Threads and Signals in Python
Published: March 26, 2008Tags: python signals threading programming
For the last few days I've been working on a web spider (also known as a web crawler - see Wikipedia), in Python. This is something I've been thinking about doing for a while, simply because it always seemed like it would be a good, fun, educational programming challenge. I've been motivated to actually go ahead and write one just now mainly on account of my burgeoning interest in natural language processing, web searching, the semantic web and the overlap between these three. I have a few ideas for projects that I'd like to try out some day and they all require having a local copy of a small subset of the web to tinker with. A spider seems the natural way to achieve this.
I'm very happy with how the spider is progressing and I'll write about it in some detail closer to when I actually release it (which shouldn't be far off. And, no, I haven't forgotten about feedformatter, there's a new version of that in the works too). The point of this entry is to discuss the interplay of threads and signals in Python, which is something I had to contend with today.
My spider is multi-threaded. The main thread creates an instance of a UrlQueue, which is just a simple subclass of the standard library's Queue object and then spawns a number of worker threads which pull URLs off of this queue, download the sites at those URLs and then parse the HTML looking for links, placing any new URLs found onto the queue to be handled later by the same or a different thread. The whole thing is run from the command line, so I'd really like it if when the user hit Ctrl+C, each of the threads could finish dealing with their current URL and then stop, so that the whole crawl finishes within a few extra seconds.

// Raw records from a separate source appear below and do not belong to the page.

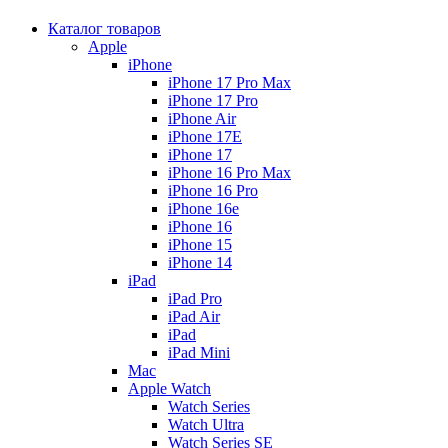
Каталог товаров
Apple
iPhone
iPhone 17 Pro Max
iPhone 17 Pro
iPhone Air
iPhone 17E
iPhone 17
iPhone 16 Pro Max
iPhone 16 Pro
iPhone 16e
iPhone 16
iPhone 15
iPhone 14
iPad
iPad Pro
iPad Air
iPad
iPad Mini
Mac
Apple Watch
Watch Series
Watch Ultra
Watch Series SE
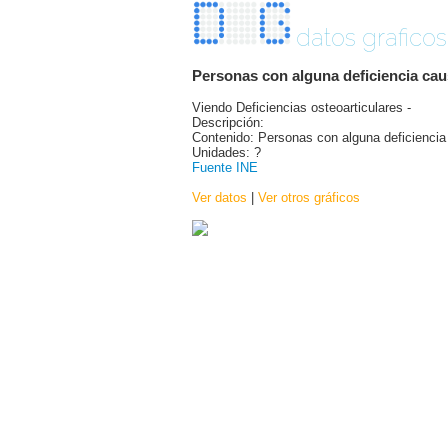
datos graficos
Personas con alguna deficiencia cau
Viendo Deficiencias osteoarticulares -
Descripción:
Contenido: Personas con alguna deficienci
Unidades: ?
Fuente INE
Ver datos
|
Ver otros gráficos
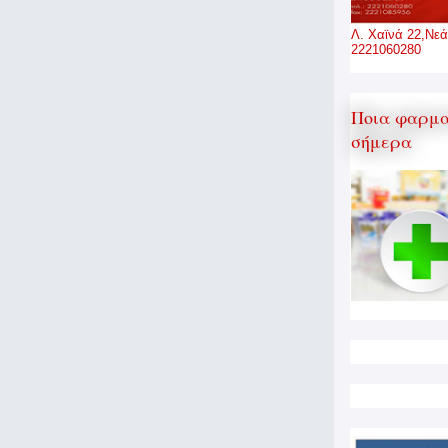
Λ. Χαϊνά 22,Νεά
2221060280
Ποια φαρμα
σήμερα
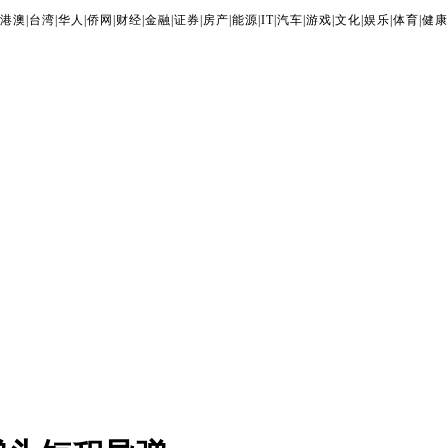
港澳
|
台湾
|
华人
|
侨网
|
财经
|
金融
|
证券
|
房产
|
能源
|
IT
|
汽车
|
游戏
|
文化
|
娱乐
|
体育
|
健康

Those readers with a bit of Unix background will know that what Ctrl+C actually does is send a "signal" (specifically, SIGINT) to the process. You can read up on signals at Wikipedia. Any modern Unix has a signal system call which lets you register a "signal handler", a function which is called upon receipt of a signal. Python gives you access to this system call via the signal module, so you can register a signal handler for SIGINT and make Ctrl+C do whatever you like. The default SIGINT handler, by the way, simply raises a KeyboardInterrupt exception, so if you don't want to use signals you can put your entire program in a try/except structure and get more or less the same effect.
The first problem is that Python's signal module documentation explicitly states that when multiple threads are running, only the main thread (i.e. the thread that was created when your process started) will receive signals. So the signal handler will execute only in one thread and not in all of them. In order to get all threads to stop in response to a signal, you need the main thread's signal handler to communicate the stop message to the other threads. You can do this in plenty of different ways, perhaps the simplest being by having the main thread flip the value of a boolean variable that all threads hold a reference too. This is not a huge problem, and I've done things like this before.

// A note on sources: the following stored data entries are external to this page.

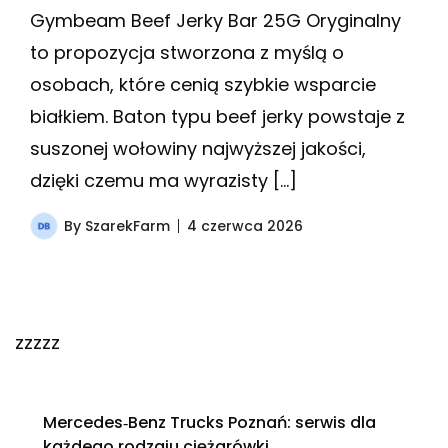
Gymbeam Beef Jerky Bar 25G Oryginalny
to propozycja stworzona z myślą o
osobach, które cenią szybkie wsparcie
białkiem. Baton typu beef jerky powstaje z
suszonej wołowiny najwyższej jakości,
dzięki czemu ma wyrazisty […]
By
SzarekFarm
4 czerwca 2026
zzzzz
Mercedes‑Benz Trucks Poznań: serwis dla
każdego rodzaju ciężarówki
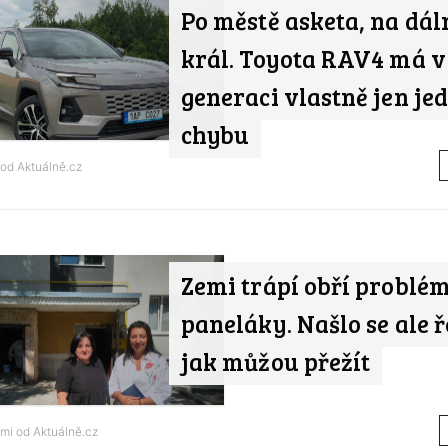
Po městě asketa, na dál
král. Toyota RAV4 má v
generaci vlastně jen je
chybu
 od
Aktuálně.cz
Zemi trápí obří problém
paneláky. Našlo se ale ř
jak můžou přežít
ami od
Aktuálně.cz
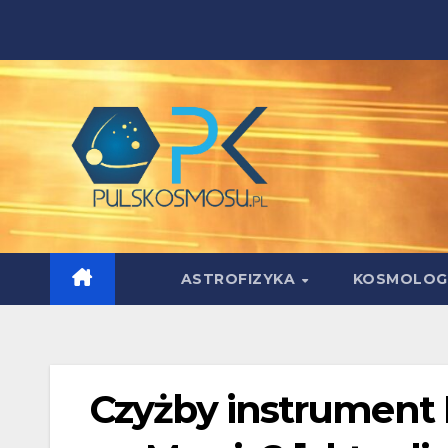
Skip
to
content
ASTROFIZYKA
KOSMOLOG
Czyżby instrument 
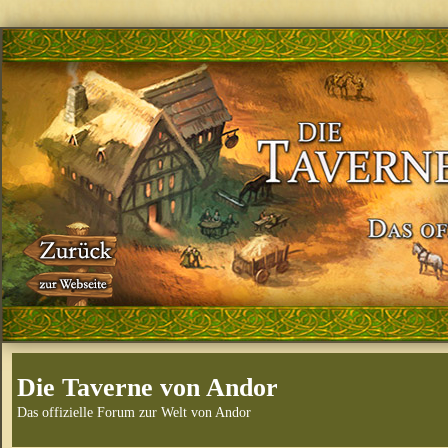
Die Taverne von Andor
Das offizielle Forum zur Welt von Andor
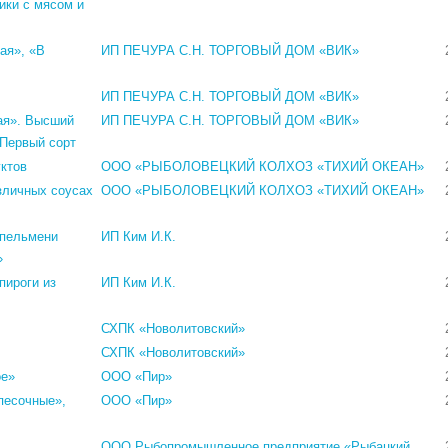
ики с мясом и
ая», «В
ИП ПЕЧУРА С.Н. ТОРГОВЫЙ ДОМ «ВИК»
ИП ПЕЧУРА С.Н. ТОРГОВЫЙ ДОМ «ВИК»
ая». Высший
ИП ПЕЧУРА С.Н. ТОРГОВЫЙ ДОМ «ВИК»
 Первый сорт
ктов
ООО «РЫБОЛОВЕЦКИЙ КОЛХОЗ «ТИХИЙ ОКЕАН»
зличных соусах
ООО «РЫБОЛОВЕЦКИЙ КОЛХОЗ «ТИХИЙ ОКЕАН»
 пельмени
ИП Ким И.К.
»
пироги из
ИП Ким И.К.
СХПК «Новолитовский»
СХПК «Новолитовский»
ое»
ООО «Пир»
песочные»,
ООО «Пир»
ООО Рыбопромышленное предприятие «Рыбацкий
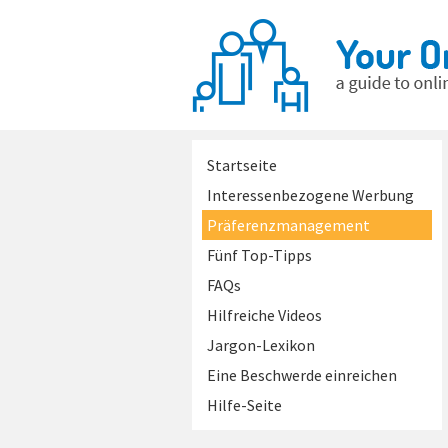
Startseite
Interessenbezogene Werbung
Präferenzmanagement
Fünf Top-Tipps
FAQs
Hilfreiche Videos
Jargon-Lexikon
Eine Beschwerde einreichen
Hilfe-Seite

To my surprise today, this approach just wasn't working. I put a print statement in my signal handler and discovered that even the main thread wasn't receiving the SIGINT signal, even though it was definitely supposed to.
This leads to the second problem involved in mixing threads and signals. When you send a signal to a multi-threaded Python program, that signal is put into a queue. The main thread processes signals from that queue and invokes the relevant handlers, but - and here's the catch - it doesn't do this until it has something else to do as well. That is, if your main thread fires off a group of worker threads and then sits there doing nothing while they work then as far as Python's thread scheduler is concerned there is no need to give that main thread any CPU time while the worker threads are actually doing something, so your SIGINTs - and, indeed, any other signals - just pile up in the queue and are never handled. Note that "doing nothing" while the worker threads work include sitting in a blocked state after a call to the join method of a worker thread.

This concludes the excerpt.